Bu konuşmasıyla Pey­gam­be­ri­mizin risâletini ikrar eden Mu­kavkıs, ne yazık ki “saltanatı elinden gider” endişesiyle ne hal­kına olup bitenlerden bahsetti ve ne de Müslüman oldu;[4]saltanat, hükümdarlık sevgisi, onu iman saadetin­den mahrum bıraktı!

Mukavkıs’ın, Pey­gam­be­ri­mize Mektup ve Hediyeleri

Dünya saltanatının sevgi ve muhabbeti gönlünde ağır basıp iman etmeye yanaşmayan Mukavkıs, bununla beraber Peygamber Efendimize bir mektup ile bazı kıymetli hediyeler ve iki de cariye gön­derdi.[5]

Bütün bunlardan sonra Hz. Hâtıb b. Ebî Beltaa’yı İskenderiye’den uğurla­yan Mukavkıs, ona, “Sakın, Kıbtîler, senin ağzından tek bir kelime bile işitme­sinler!” dedi.[6]

Mukavkıs’ın Resûl-i Ekrem Efendimize gönderdiği iki cariye, Mâ­riye ile kız kardeşi Sîrîn idi. Hâtıb b. Ebî Beltaa Hazretleri, onlara yolda İslamiyeti anlattı ve Müslüman olmalarını teklif edince, Müslüman oldular.
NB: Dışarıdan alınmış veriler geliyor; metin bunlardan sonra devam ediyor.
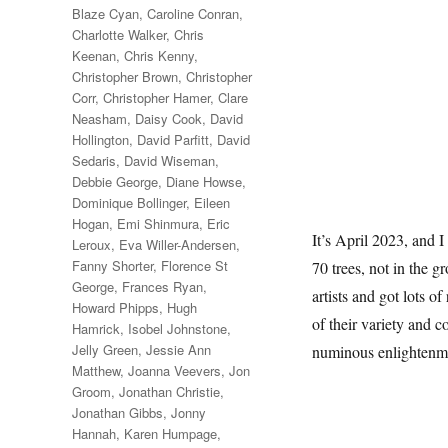
Blaze Cyan
,
Caroline Conran
,
Charlotte Walker
,
Chris
Keenan
,
Chris Kenny
,
Christopher Brown
,
Christopher
Corr
,
Christopher Hamer
,
Clare
Neasham
,
Daisy Cook
,
David
Hollington
,
David Parfitt
,
David
Sedaris
,
David Wiseman
,
Debbie George
,
Diane Howse
,
Dominique Bollinger
,
Eileen
Hogan
,
Emi Shinmura
,
Eric
It’s April 2023, and I
Leroux
,
Eva Willer-Andersen
,
Fanny Shorter
,
Florence St
70 trees, not in the g
George
,
Frances Ryan
,
artists and got lots of
Howard Phipps
,
Hugh
of their variety and c
Hamrick
,
Isobel Johnstone
,
Jelly Green
,
Jessie Ann
numinous enlightenm
Matthew
,
Joanna Veevers
,
Jon
Groom
,
Jonathan Christie
,
Jonathan Gibbs
,
Jonny
Hannah
,
Karen Humpage
,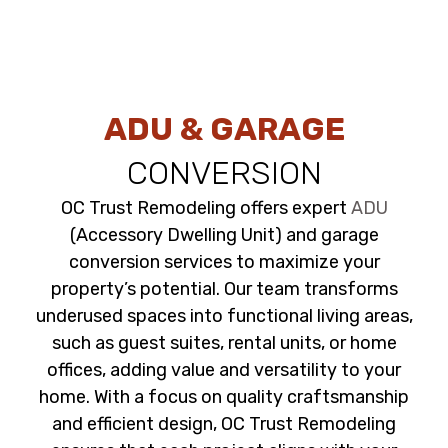
ADU & GARAGE
CONVERSION
OC Trust Remodeling offers expert
ADU
(Accessory Dwelling Unit) and garage
conversion services to maximize your
property’s potential. Our team transforms
underused spaces into functional living areas,
such as guest suites, rental units, or home
offices, adding value and versatility to your
home. With a focus on quality craftsmanship
and efficient design, OC Trust Remodeling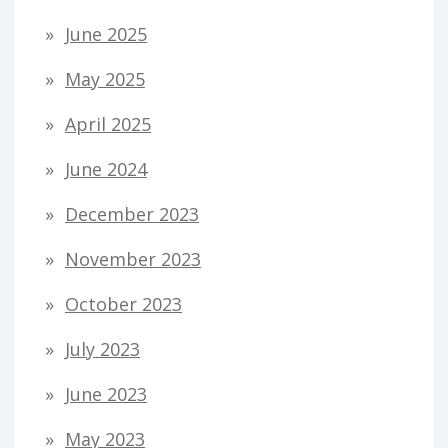
June 2025
May 2025
April 2025
June 2024
December 2023
November 2023
October 2023
July 2023
June 2023
May 2023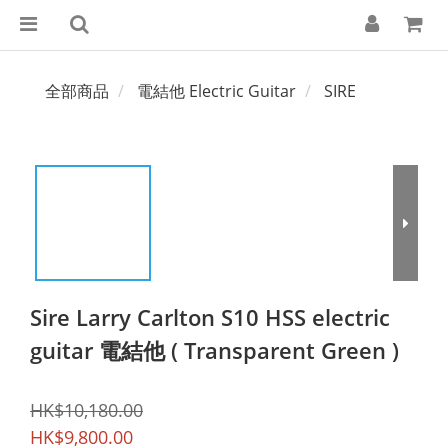
全部商品
電結他 Electric Guitar
SIRE
Sire Larry Carlton S10 HSS electric
guitar 電結他 ( Transparent Green )
HK$10,180.00
HK$9,800.00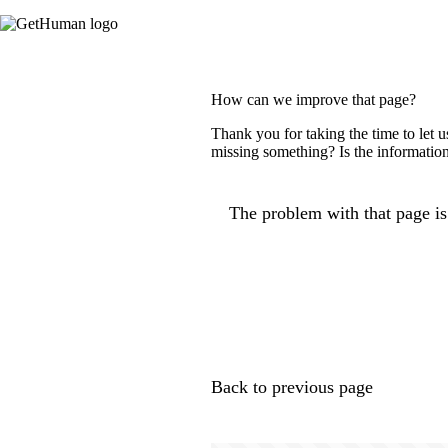
How can we improve that page?
Thank you for taking the time to let 
missing something? Is the information
The problem with that page is.
Back to previous page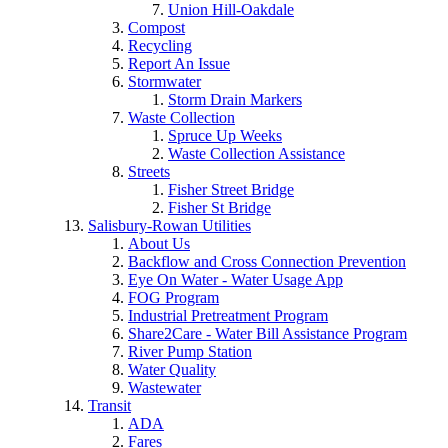
Union Hill-Oakdale
Compost
Recycling
Report An Issue
Stormwater
Storm Drain Markers
Waste Collection
Spruce Up Weeks
Waste Collection Assistance
Streets
Fisher Street Bridge
Fisher St Bridge
Salisbury-Rowan Utilities
About Us
Backflow and Cross Connection Prevention
Eye On Water - Water Usage App
FOG Program
Industrial Pretreatment Program
Share2Care - Water Bill Assistance Program
River Pump Station
Water Quality
Wastewater
Transit
ADA
Fares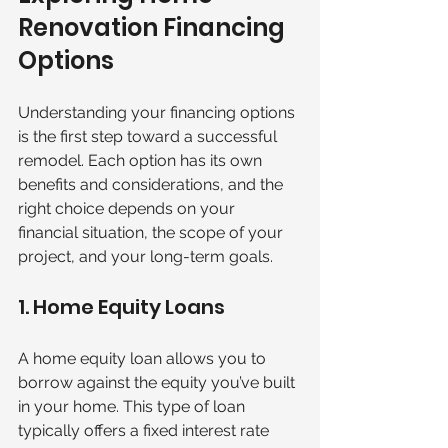
Renovation Financing 
Options
Understanding your financing options 
is the first step toward a successful 
remodel. Each option has its own 
benefits and considerations, and the 
right choice depends on your 
financial situation, the scope of your 
project, and your long-term goals.
1. Home Equity Loans
A home equity loan allows you to 
borrow against the equity you’ve built 
in your home. This type of loan 
typically offers a fixed interest rate 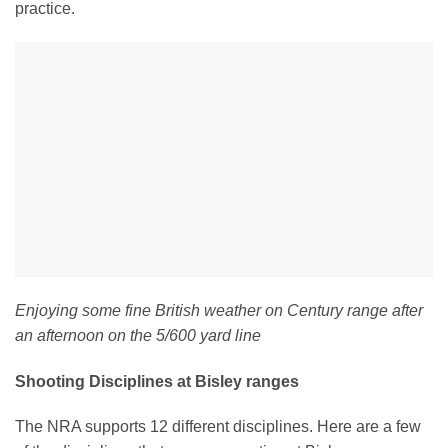
practice.
Enjoying some fine British weather on Century range after
an afternoon on the 5/600 yard line
Shooting Disciplines at Bisley ranges
The NRA supports 12 different disciplines. Here are a few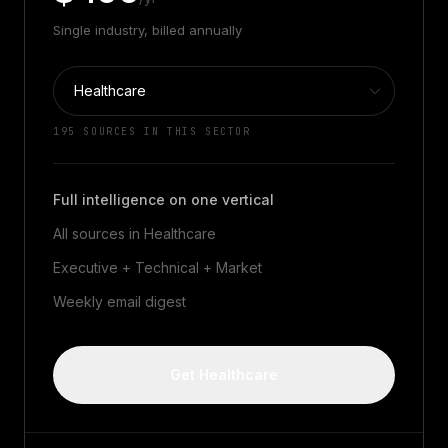
Single industry, billed annually
195
SOURCES IN THIS SECTOR
Full intelligence on one vertical
All sources in
Healthcare
Executive + Technical + Market
Weekly email digest
Get Healthcare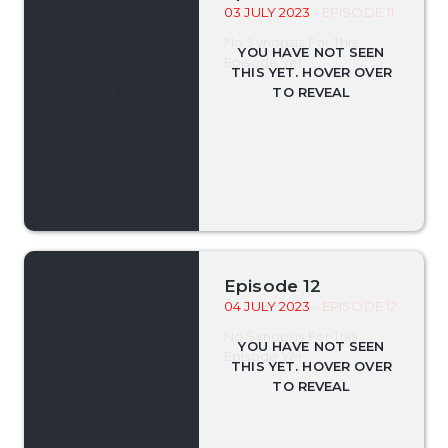
03 JULY 2023
- EPISODE 11
No Synopsis For This
Episode Yet.
Episode 12
04 JULY 2023
- EPISODE 12
No Synopsis For This
Episode Yet.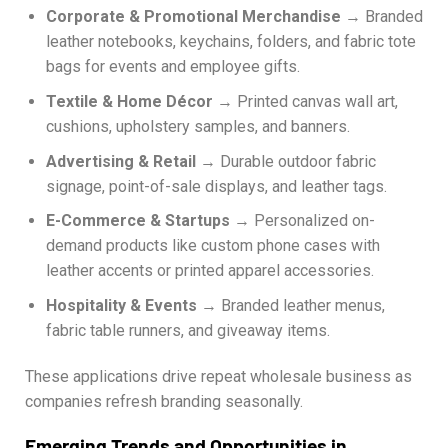
Corporate & Promotional Merchandise
→ Branded
leather notebooks, keychains, folders, and fabric tote
bags for events and employee gifts.
Textile & Home Décor
→ Printed canvas wall art,
cushions, upholstery samples, and banners.
Advertising & Retail
→ Durable outdoor fabric
signage, point-of-sale displays, and leather tags.
E-Commerce & Startups
→ Personalized on-
demand products like custom phone cases with
leather accents or printed apparel accessories.
Hospitality & Events
→ Branded leather menus,
fabric table runners, and giveaway items.
These applications drive repeat wholesale business as
companies refresh branding seasonally.
Emerging Trends and Opportunities in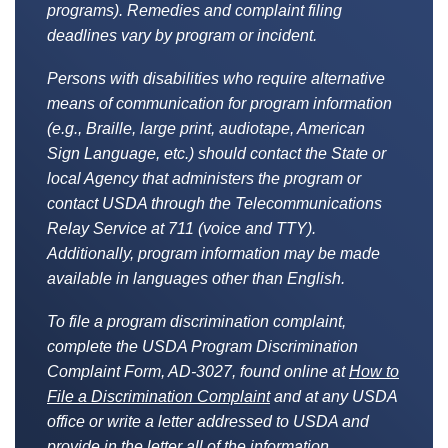
programs). Remedies and complaint filing
deadlines vary by program or incident.
Persons with disabilities who require alternative
means of communication for program information
(e.g., Braille, large print, audiotape, American
Sign Language, etc.) should contact the State or
local Agency that administers the program or
contact USDA through the Telecommunications
Relay Service at 711 (voice and TTY).
Additionally, program information may be made
available in languages other than English.
To file a program discrimination complaint,
complete the USDA Program Discrimination
Complaint Form, AD-3027, found online at
How to
File a Discrimination Complaint
and at any USDA
office or write a letter addressed to USDA and
provide in the letter all of the information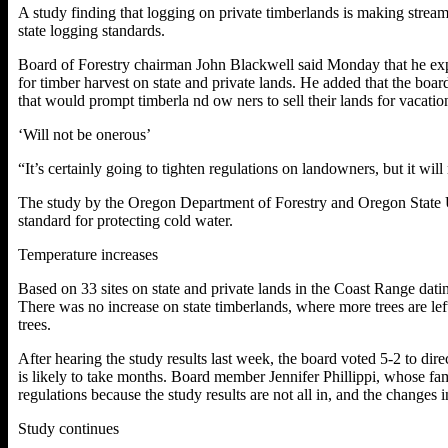
A study finding that logging on private timberlands is making strea
state logging standards.
Board of Forestry chairman John Blackwell said Monday that he exp
for timber harvest on state and private lands. He added that the boa
that would prompt timberla nd ow ners to sell their lands for vacat
‘Will not be onerous’
“It’s certainly going to tighten regulations on landowners, but it wi
The study by the Oregon Department of Forestry and Oregon State Uni
standard for protecting cold water.
Temperature increases
Based on 33 sites on state and private lands in the Coast Range dati
There was no increase on state timberlands, where more trees are le
trees.
After hearing the study results last week, the board voted 5-2 to dire
is likely to take months.
Board member Jennifer Phillippi, whose fam
regulations because the study results are not all in, and the changes
Study continues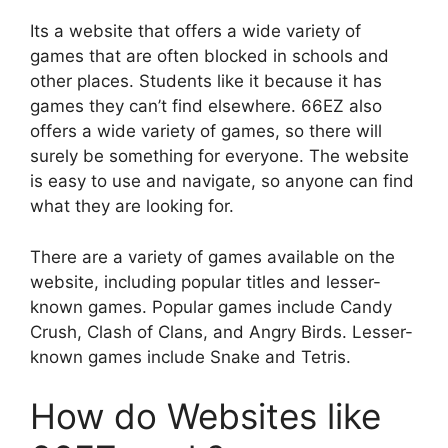
Its a website that offers a wide variety of
games that are often blocked in schools and
other places. Students like it because it has
games they can’t find elsewhere. 66EZ also
offers a wide variety of games, so there will
surely be something for everyone. The website
is easy to use and navigate, so anyone can find
what they are looking for.
There are a variety of games available on the
website, including popular titles and lesser-
known games. Popular games include Candy
Crush, Clash of Clans, and Angry Birds. Lesser-
known games include Snake and Tetris.
How do Websites like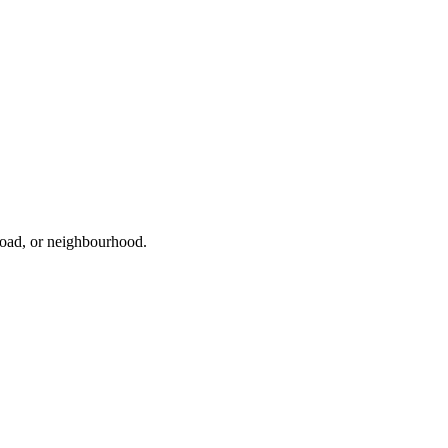
 road, or neighbourhood.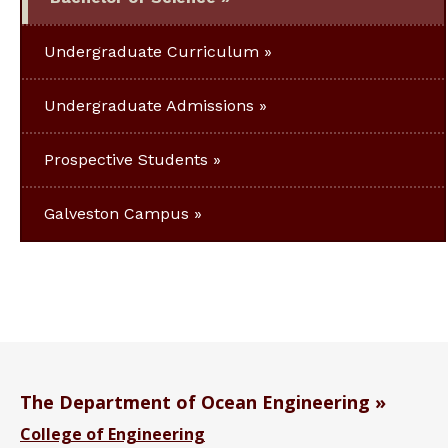
Undergraduate Curriculum
Undergraduate Admissions
Prospective Students
Galveston Campus
The Department of Ocean Engineering
College of Engineering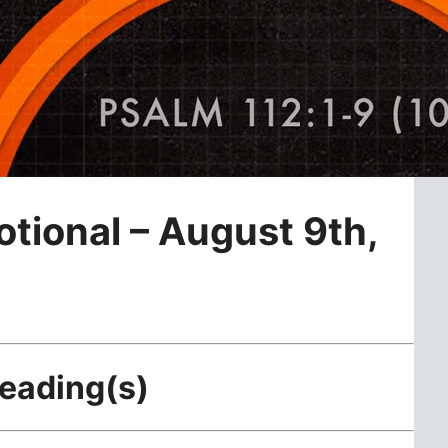
otional – August 9th,
Reading(s)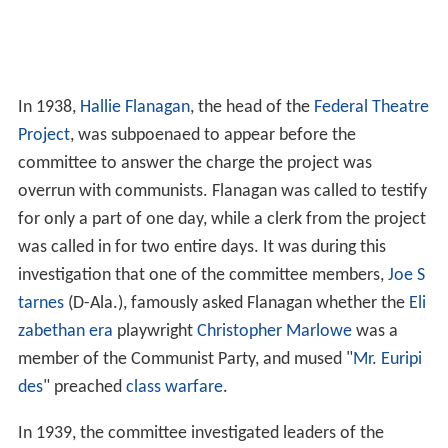
In 1938,
Hallie Flanagan
, the head of the
Federal Theatre
Project
, was subpoenaed to appear before the
committee to answer the charge the project was
overrun with communists. Flanagan was called to testify
for only a part of one day, while a clerk from the project
was called in for two entire days. It was during this
investigation that one of the committee members,
Joe S
tarnes
(D-Ala.), famously asked Flanagan whether the
Eli
zabethan era
playwright
Christopher Marlowe
was a
member of the Communist Party, and mused "
Mr. Euripi
des
" preached
class warfare
.
In 1939, the committee investigated leaders of the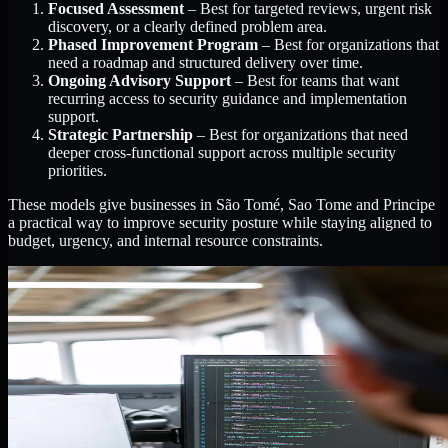
Focused Assessment
– Best for targeted reviews, urgent risk
discovery, or a clearly defined problem area.
Phased Improvement Program
– Best for organizations that
need a roadmap and structured delivery over time.
Ongoing Advisory Support
– Best for teams that want
recurring access to security guidance and implementation
support.
Strategic Partnership
– Best for organizations that need
deeper cross-functional support across multiple security
priorities.
These models give businesses in São Tomé, Sao Tome and Principe
a practical way to improve security posture while staying aligned to
budget, urgency, and internal resource constraints.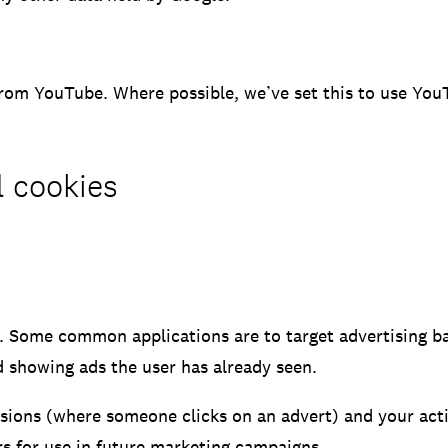
rom YouTube. Where possible, we’ve set this to use YouTu
l cookies
. Some common applications are to target advertising ba
 showing ads the user has already seen.
rsions (where someone clicks on an advert) and your acti
ers for use in future marketing campaigns.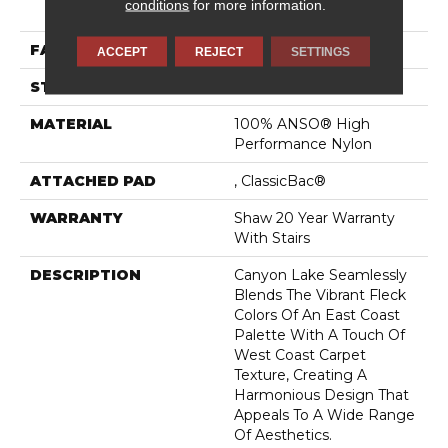
conditions
for more information.
Performance Nylon
FACE WEIGHT
48 Oz/yd²
ACCEPT
REJECT
SETTINGS
STYLE
Texture
MATERIAL
100% ANSO® High
Performance Nylon
ATTACHED PAD
, ClassicBac®
WARRANTY
Shaw 20 Year Warranty
With Stairs
DESCRIPTION
Canyon Lake Seamlessly
Blends The Vibrant Fleck
Colors Of An East Coast
Palette With A Touch Of
West Coast Carpet
Texture, Creating A
Harmonious Design That
Appeals To A Wide Range
Of Aesthetics.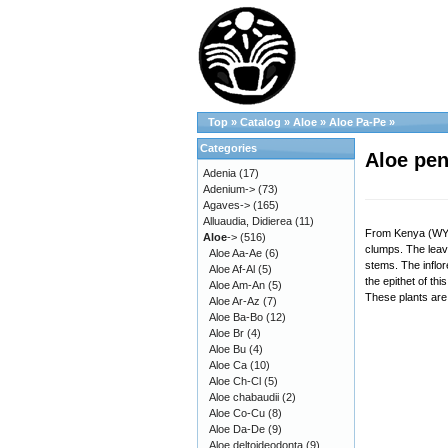
Top
»
Catalog
»
Aloe
»
Aloe Pa-Pe
»
Categories
Aloe pen
Adenia
(17)
Adenium->
(73)
Agaves->
(165)
Alluaudia, Didierea
(11)
From Kenya (WY 10
Aloe
->
(516)
clumps. The leave
Aloe Aa-Ae
(6)
stems. The inflor
Aloe Af-Al
(5)
the epithet of th
Aloe Am-An
(5)
These plants are 
Aloe Ar-Az
(7)
Aloe Ba-Bo
(12)
Aloe Br
(4)
Aloe Bu
(4)
Aloe Ca
(10)
Aloe Ch-Cl
(5)
Aloe chabaudii
(2)
Aloe Co-Cu
(8)
Aloe Da-De
(9)
Aloe deltoideodonta
(9)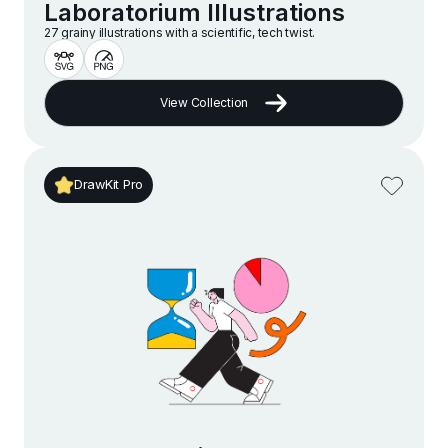
Laboratorium Illustrations
27 grainy illustrations with a scientific, tech twist.
View Collection
DrawKit Pro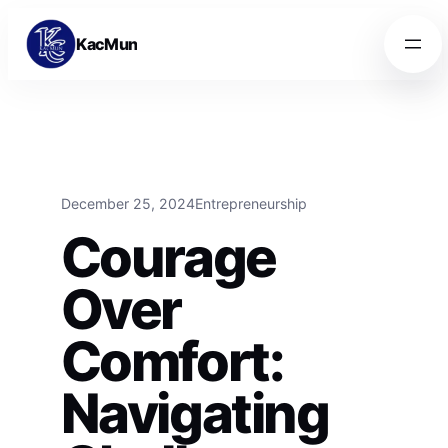
Skip to content
Skip to content
KacMun
December 25, 2024
Entrepreneurship
Courage
Over
Comfort:
Navigating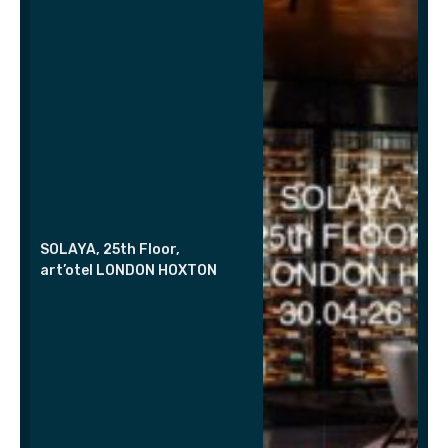
SOLAYA, 25th Floor,
art’otel LONDON HOXTON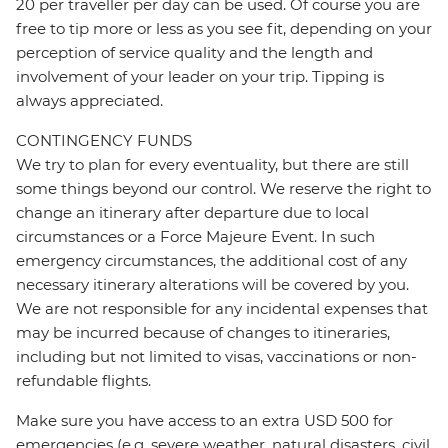
20 per traveller per day can be used. Of course you are
free to tip more or less as you see fit, depending on your
perception of service quality and the length and
involvement of your leader on your trip. Tipping is
always appreciated.
CONTINGENCY FUNDS
We try to plan for every eventuality, but there are still
some things beyond our control. We reserve the right to
change an itinerary after departure due to local
circumstances or a Force Majeure Event. In such
emergency circumstances, the additional cost of any
necessary itinerary alterations will be covered by you.
We are not responsible for any incidental expenses that
may be incurred because of changes to itineraries,
including but not limited to visas, vaccinations or non-
refundable flights.
Make sure you have access to an extra USD 500 for
emergencies (e.g. severe weather, natural disasters, civil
Daha sonra Peygamber Efendimiz, Hz. Mâriye’yi kendisine nikâhlayıp zev­celiğe aldı; Sîrin’i ise, şâiri Hassan b. Sâbit’e (r.a.) verdi.[7]

Mukavkıs’tan gelen diğer hediyeler ise şunlardı:

* Ak tüylü bir katırla bir merkep,

* Bin miskal altın,

* Yirmi kat Mısır işi ince elbise,

* Billûr bir bardak,

* Kokulu bal, misk gibi güzel kokular v.s…[8]

Hediye gelen katıra “Düldül”, merkebe ise “Ufeyr” adı takıldı.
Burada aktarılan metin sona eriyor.